In Alison MacLeod’s postmodern novel The Changeling , 4the big themes of boys’ history – war, political intrigue and empires – are represented as comic and trivial.

It is common for women to describe men as ‘boys’. To her way of thinking he never grows up, while she does. This attitude is as matronizing as his is patronizing. He puts her down by claiming not to understand her, that she is indeed beyond understanding, and she keeps her self-respect by claiming the opposite. Men and women are seldom more equal than in their lack of understanding of one another. Why else would women enjoin men to ‘get in touch with their feminine side’? But where does he find it? How does he look for it? Does it even exist? Perhaps, as Gertrude Stein said of Oakland, California, ‘there is no there there’. To ask men to improve themselves by relating to their feminine side is to ask them to become like women, but men are distinct: they are possessed of the differences that make for a real difference.

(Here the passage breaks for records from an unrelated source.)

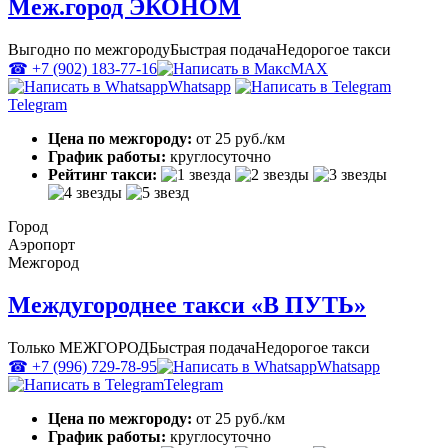
Меж.город ЭКОНОМ
Выгодно по межгороду
Быстрая подача
Недорогое такси
☎ +7 (902) 183-77-16
MAX
Whatsapp
Telegram
Цена по межгороду:
от 25 руб./км
График работы:
круглосуточно
Рейтинг такси:
Город
Аэропорт
Межгород
Междугороднее такси «В ПУТЬ»
Только МЕЖГОРОД
Быстрая подача
Недорогое такси
☎ +7 (996) 729-78-95
Whatsapp
Telegram
Цена по межгороду:
от 25 руб./км
График работы:
круглосуточно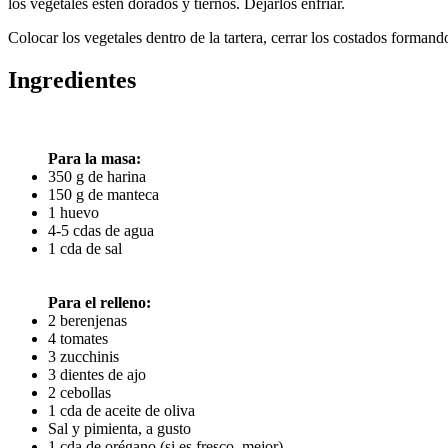
los vegetales estén dorados y tiernos. Dejarlos enfriar.
Colocar los vegetales dentro de la tartera, cerrar los costados forman
Ingredientes
Para la masa:
350 g de harina
150 g de manteca
1 huevo
4-5 cdas de agua
1 cda de sal
Para el relleno:
2 berenjenas
4 tomates
3 zucchinis
3 dientes de ajo
2 cebollas
1 cda de aceite de oliva
Sal y pimienta, a gusto
1 cda de orégano (si es fresco, mejor)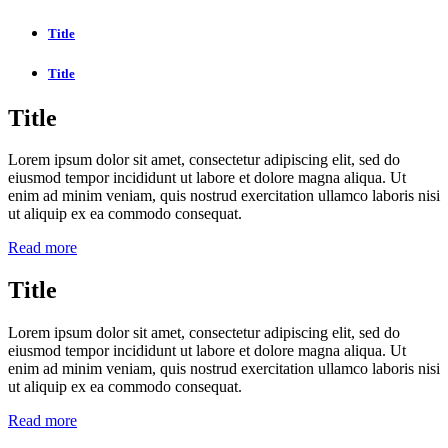
Title
Title
Title
Lorem ipsum dolor sit amet, consectetur adipiscing elit, sed do
eiusmod tempor incididunt ut labore et dolore magna aliqua. Ut
enim ad minim veniam, quis nostrud exercitation ullamco laboris nisi
ut aliquip ex ea commodo consequat.
Read more
Title
Lorem ipsum dolor sit amet, consectetur adipiscing elit, sed do
eiusmod tempor incididunt ut labore et dolore magna aliqua. Ut
enim ad minim veniam, quis nostrud exercitation ullamco laboris nisi
ut aliquip ex ea commodo consequat.
Read more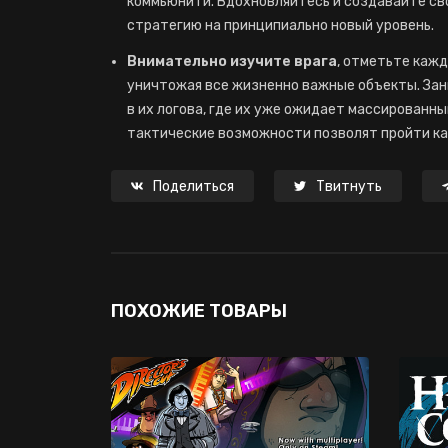
коммьюнити. Вдохновляйтесь и создавайте св
стратегию на принципиально новый уровень.
Внимательно изучите врага
, отметьте кажд
уничтожая все жизненно важные объекты. Зан
в их логова, где их уже ожидает массированн
тактические возможности позволят пройти к
Поделиться
Твитнуть
ПОХОЖИЕ ТОВАРЫ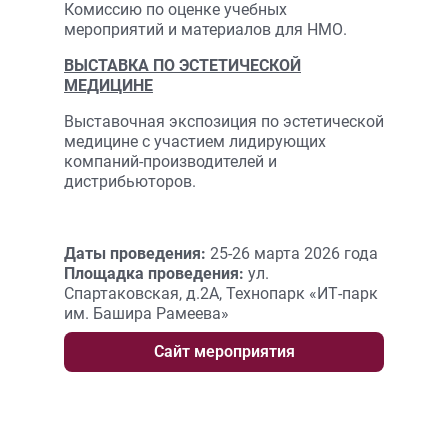
Комиссию по оценке учебных
мероприятий и материалов для НМО.
ВЫСТАВКА ПО ЭСТЕТИЧЕСКОЙ
МЕДИЦИНЕ
Выставочная экспозиция по эстетической
медицине с участием лидирующих
компаний-производителей и
дистрибьюторов.
Даты проведения:
25-26 марта 2026 года
Площадка проведения:
ул.
Спартаковская, д.2А, Технопарк «ИТ-парк
им. Башира Рамеева»
Сайт мероприятия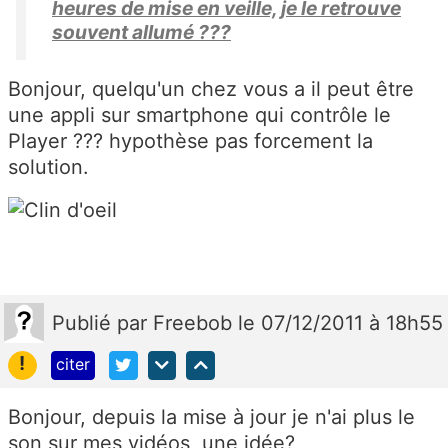
heures de mise en veille, je le retrouve
souvent allumé ???
Bonjour, quelqu'un chez vous a il peut être
une appli sur smartphone qui contrôle le
Player ??? hypothèse pas forcement la
solution.
Publié
par
Freebob
le 07/12/2011 à 18h55
!
citer
Bonjour, depuis la mise à jour je n'ai plus le
son sur mes vidéos, une idée?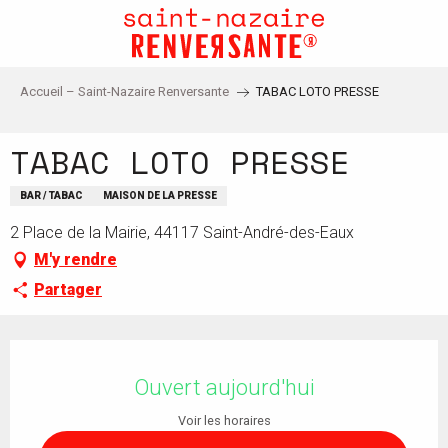
Aller
au
contenu
principal
Accueil – Saint-Nazaire Renversante
TABAC LOTO PRESSE
TABAC LOTO PRESSE
BAR / TABAC
MAISON DE LA PRESSE
2 Place de la Mairie, 44117 Saint-André-des-Eaux
M'y rendre
Partager
Ouverture et coordonnées
Ouvert aujourd'hui
Voir les horaires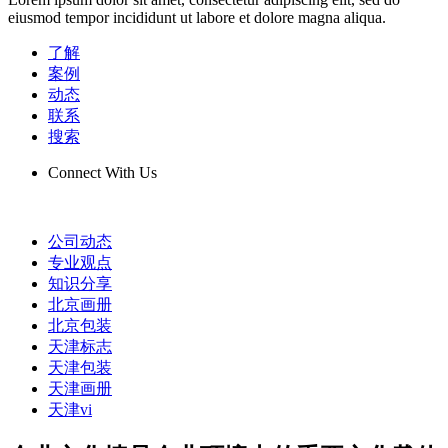
eiusmod tempor incididunt ut labore et dolore magna aliqua.
了解
案例
动态
联系
搜索
Connect With Us
公司动态
专业观点
知识分享
北京画册
北京包装
天津标志
天津包装
天津画册
天津vi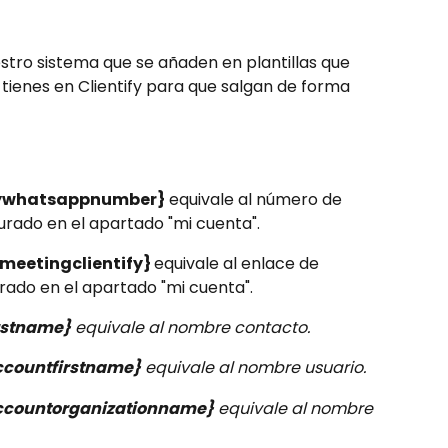
tro sistema que se añaden en plantillas que 
 tienes en Clientify para que salgan de forma 
ywhatsappnumber}
 equivale al número de 
rado en el apartado "mi cuenta".
lmeetingclientify} 
equivale al enlace de 
rado en el apartado "mi cuenta".
irstname}
 equivale al nombre contacto.
ccountfirstname}
 equivale al nombre usuario.
ccountorganizationname}
 equivale al nombre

So why, some women ask, must his differences make him so brutally dominant? For too long, she feels, he has forced her into his social frame, into the role of the wife or the little woman , excluding her from his privileged world. As a result women feel anger and resentment, which are not unjustified. There is a need to strike a better balance between the traditional male view that he must manage her world (protect her; give her what he wants) and the hardline feminist view that she should gain power over his world (to protect both her and him from himself).

One way out of the conflict between his view of her and hers of him is to claim that there is essentially no difference between men and women. Anything he can do, she can do. Underpinning that conviction is the idea that, when we look beyond the obvious physical attributes, men’s and women’s brains are the same. But they are not. Science has upset the egalitarian applecart by conclusively showing that the sexes are distinct in how they act and think.

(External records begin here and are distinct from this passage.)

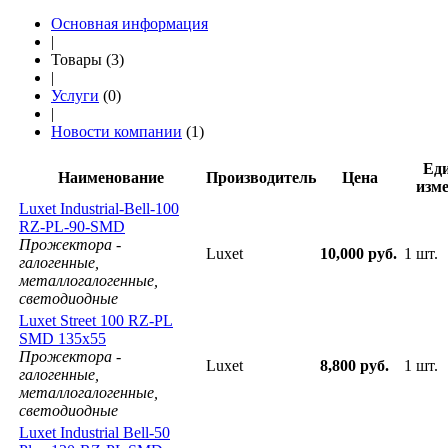
Основная информация
|
Товары (3)
|
Услуги
(0)
|
Новости компании
(1)
Ед
Наименование
Производитель
Цена
изм
Luxet Industrial-Bell-100
RZ-PL-90-SMD
Прожектора -
Luxet
10,000 руб.
1 шт.
галогенные,
металлогалогенные,
светодиодные
Luxet Street 100 RZ-PL
SMD 135x55
Прожектора -
Luxet
8,800 руб.
1 шт.
галогенные,
металлогалогенные,
светодиодные
Luxet Industrial Bell-50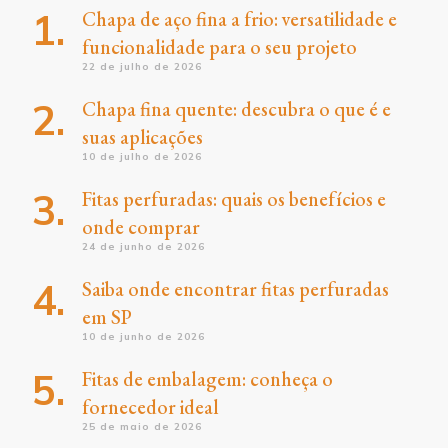
Chapa de aço fina a frio: versatilidade e
funcionalidade para o seu projeto
22 de julho de 2026
Chapa fina quente: descubra o que é e
suas aplicações
10 de julho de 2026
Fitas perfuradas: quais os benefícios e
onde comprar
24 de junho de 2026
Saiba onde encontrar fitas perfuradas
em SP
10 de junho de 2026
Fitas de embalagem: conheça o
fornecedor ideal
25 de maio de 2026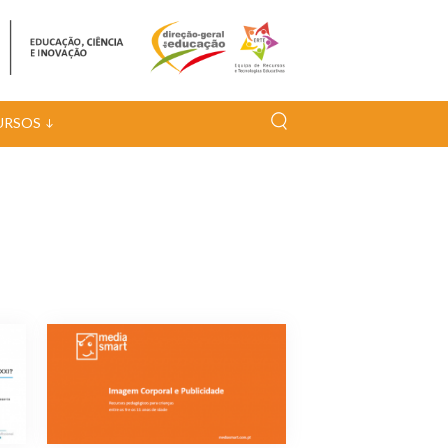
URSOS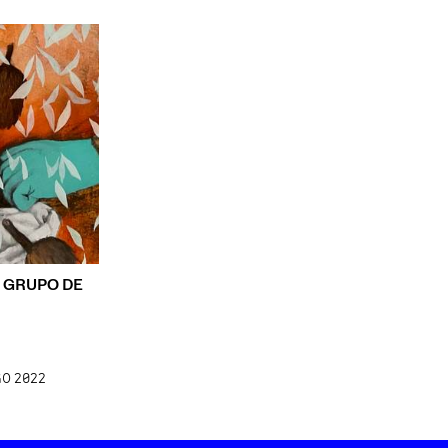
 GRUPO DE
GO 2022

Some people will argue against the science, while others will accept that while there are differences between the sexes, those differences are socially engendered (they even claim that the brain differences are socially engendered) – and what society can construct, society can also destroy. In other words, by a conscious act of will, we can create the egalitarian ideal. This is the message of most university-based ‘Gender Studies’.

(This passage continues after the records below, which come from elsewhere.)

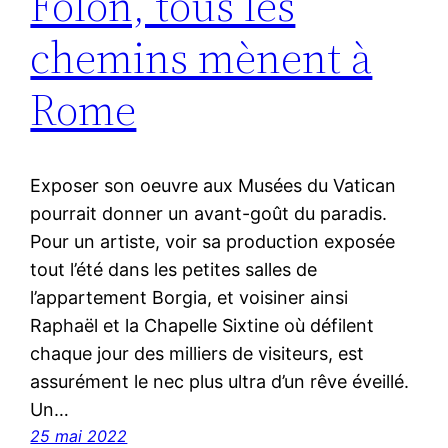
Folon, tous les
chemins mènent à
Rome
Exposer son oeuvre aux Musées du Vatican
pourrait donner un avant-goût du paradis.
Pour un artiste, voir sa production exposée
tout l’été dans les petites salles de
l’appartement Borgia, et voisiner ainsi
Raphaël et la Chapelle Sixtine où défilent
chaque jour des milliers de visiteurs, est
assurément le nec plus ultra d’un rêve éveillé.
Un…
25 mai 2022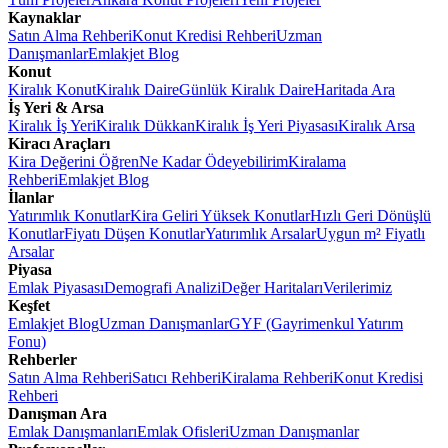
Kaynaklar
Satın Alma Rehberi
Konut Kredisi Rehberi
Uzman
Danışmanlar
Emlakjet Blog
Konut
Kiralık Konut
Kiralık Daire
Günlük Kiralık Daire
Haritada Ara
İş Yeri & Arsa
Kiralık İş Yeri
Kiralık Dükkan
Kiralık İş Yeri Piyasası
Kiralık Arsa
Kiracı Araçları
Kira Değerini Öğren
Ne Kadar Ödeyebilirim
Kiralama
Rehberi
Emlakjet Blog
İlanlar
Yatırımlık Konutlar
Kira Geliri Yüksek Konutlar
Hızlı Geri Dönüşlü
Konutlar
Fiyatı Düşen Konutlar
Yatırımlık Arsalar
Uygun m² Fiyatlı
Arsalar
Piyasa
Emlak Piyasası
Demografi Analizi
Değer Haritaları
Verilerimiz
Keşfet
Emlakjet Blog
Uzman Danışmanlar
GYF (Gayrimenkul Yatırım
Fonu)
Rehberler
Satın Alma Rehberi
Satıcı Rehberi
Kiralama Rehberi
Konut Kredisi
Rehberi
Danışman Ara
Emlak Danışmanları
Emlak Ofisleri
Uzman Danışmanlar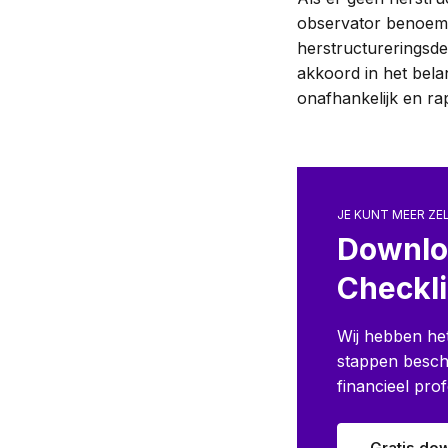
observator benoeme
herstructureringsde
akkoord in het bela
onafhankelijk en ra
JE KUNT MEER ZE
Downlo
Checkli
Wij hebben he
stappen besch
financieel prof
Gratis do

Gender refers to sex differences, both social and biological, but most who teach gender studies today choose to define ‘gender’ to mean only those differences that are the results of cultural pressures. ‘Gender is constructed and social,’ (neither more nor less) says a contributor to Feminist Approaches to Science . It is ‘the politics of the socialisation of sex’. 5Note the finality of the claim. Of course biological differences can be socially created; anything that socialization does to behaviour it achieves by affecting the brain. But in the usual course on gender studies, the differences between men and women are ascribed not to biology but to society, and thus an academic course on gender can exclude any reference to the hard science that demonstrates substantial biological differences between the sexes; differences that are not, and cannot be, culturally engendered. ‘Gender studies’ is too often an academic course on sex differences that excludes the real study of sex differences – which must include biology.